Tip 926 (for men). Interpret questions as a show of interest.
Tip 927 (for men). Learn to self-disclose nonthreatening, nonconfidential information or toss the question back to the woman and show interest in her response.
Tip 928 (for women). Respect men's needs to solve their problems independently of others.
Tip 929 (for women). Offer help in a casual, offhanded way.
Tip 930 (for men). Don't equate help or information with status.
Tip 931 (for men). Weigh speed, accuracy, and results against delays and status.
Tip 932 (for women). Test for receptivity and sensitivity before offering sympathy.

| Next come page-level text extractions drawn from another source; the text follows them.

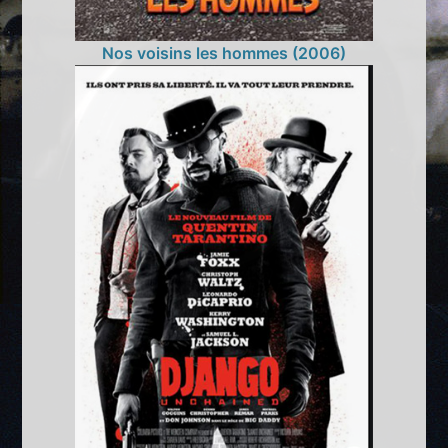
Nos voisins les hommes (2006)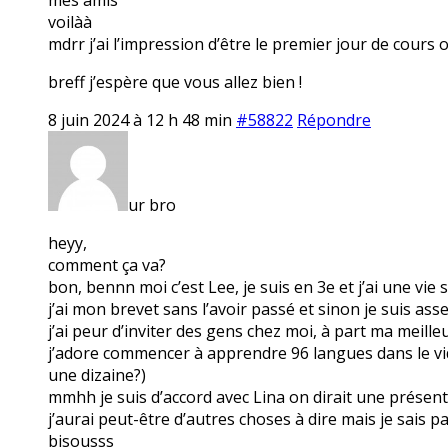
voilàà
mdrr j’ai l’impression d’être le premier jour de cours 
breff j’espère que vous allez bien !
8 juin 2024 à 12 h 48 min
#58822
Répondre
ur bro
heyy,
comment ça va?
bon, bennn moi c’est Lee, je suis en 3e et j’ai une vie
j’ai mon brevet sans l’avoir passé et sinon je suis ass
j’ai peur d’inviter des gens chez moi, à part ma meille
j’adore commencer à apprendre 96 langues dans le vide 
une dizaine?)
mmhh je suis d’accord avec Lina on dirait une présen
j’aurai peut-être d’autres choses à dire mais je sais 
bisousss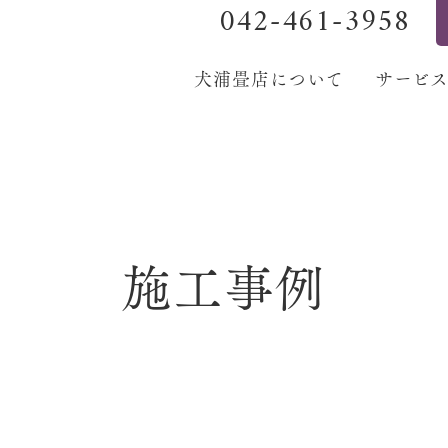
042-461-3958
犬浦畳店について
サービ
施工事例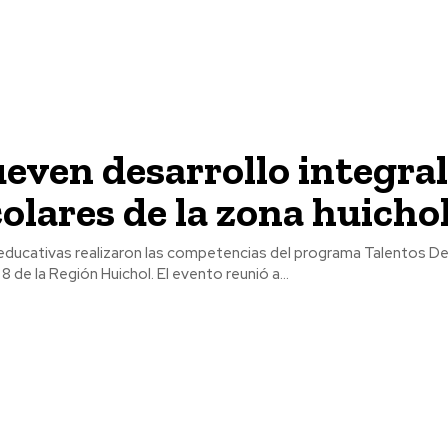
ven desarrollo integral
olares de la zona huicho
educativas realizaron las competencias del programa Talentos D
8 de la Región Huichol. El evento reunió a...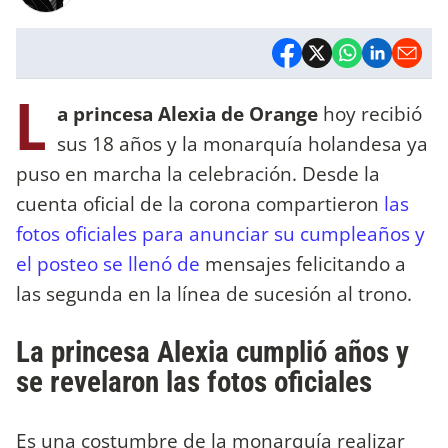
L
a princesa Alexia de Orange
hoy recibió
sus 18 años y la monarquía holandesa ya
puso en marcha la celebración. Desde la
cuenta oficial de la corona compartieron
las
fotos oficiales para anunciar su cumpleaños y
el posteo se llenó de
mensajes felicitando a
las segunda en la línea de sucesión al trono.
La princesa Alexia cumplió años y
se revelaron las fotos oficiales
Es una costumbre de la monarquía realizar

Tip 933 (for men). Interpret sympathy as a sign of caring rather than humiliation.
Tip 934 (for women). Learn to swim in a competitive environment.
Tip 935 (for women). Learn to work with people you don't necessarily like.
Tip 936 (for men). Value cooperation.
Tip 937 (for men). Don't equate a woman's commitment or passion for an idea to her willingness to compete to gain acceptance of that idea.
Tip 938 (for women). Make it clear in requesting an opinion that you intend only to evaluate the opinion and come to your own conclusions.
Tip 939 (for women). Determine whether to build consensus or dictate a decision on a case-by-case basis.
Tip 940 (for women). Make sure subordinates know when you're giving an opinion or making a request versus stating a decision or a directive.
Tip 941 (for men). Offer your opinions without expectation or obligation that a woman will act or decide based on them.
Tip 942 (for men). Work to build consensus when you want buy-in from others on a decision and want others to feel valued for their input.
Tip 943 (for men). Make sure subordinates know they have a choice in a situation if you mean your opinion as a preference rather than a directive.
Tip 944 (for women). Use straightforward language if you want to make sure your message gets heard.
Tip 945 (for women). Be objective and to the point so as not to dilute performance feedback to a colleague or subordinate.
Tip 946 (for men). Use tact and show respect for the individual even when you're emotionally upset and even when you have someone else's best interest at heart.
Tip 947 (for men). In social settings, use less directive language when expressing a preference.
Tip 948 (for women). Continue to overlap another woman's speech to show support and identification with what's being said.